%%
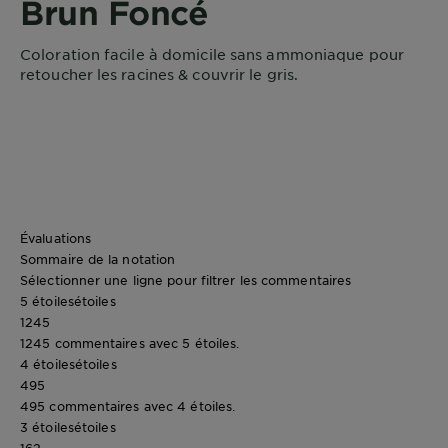
Brun Foncé
Coloration facile à domicile sans ammoniaque pour
retoucher les racines & couvrir le gris.
Évaluations
Sommaire de la notation
Sélectionner une ligne pour filtrer les commentaires
5 étoiles
étoiles
1245
1245 commentaires avec 5 étoiles.
4 étoiles
étoiles
495
495 commentaires avec 4 étoiles.
3 étoiles
étoiles
162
%%
▸ Assignment
In the entries, find the line containing "1245 commentaires avec 5 étoiles." and output it and all remaining lines exactly.

▸ Result of this task
1245 commentaires avec 5 étoiles.
4 étoiles
étoiles
495
495 commentaires avec 4 étoiles.
3 étoiles
étoiles
162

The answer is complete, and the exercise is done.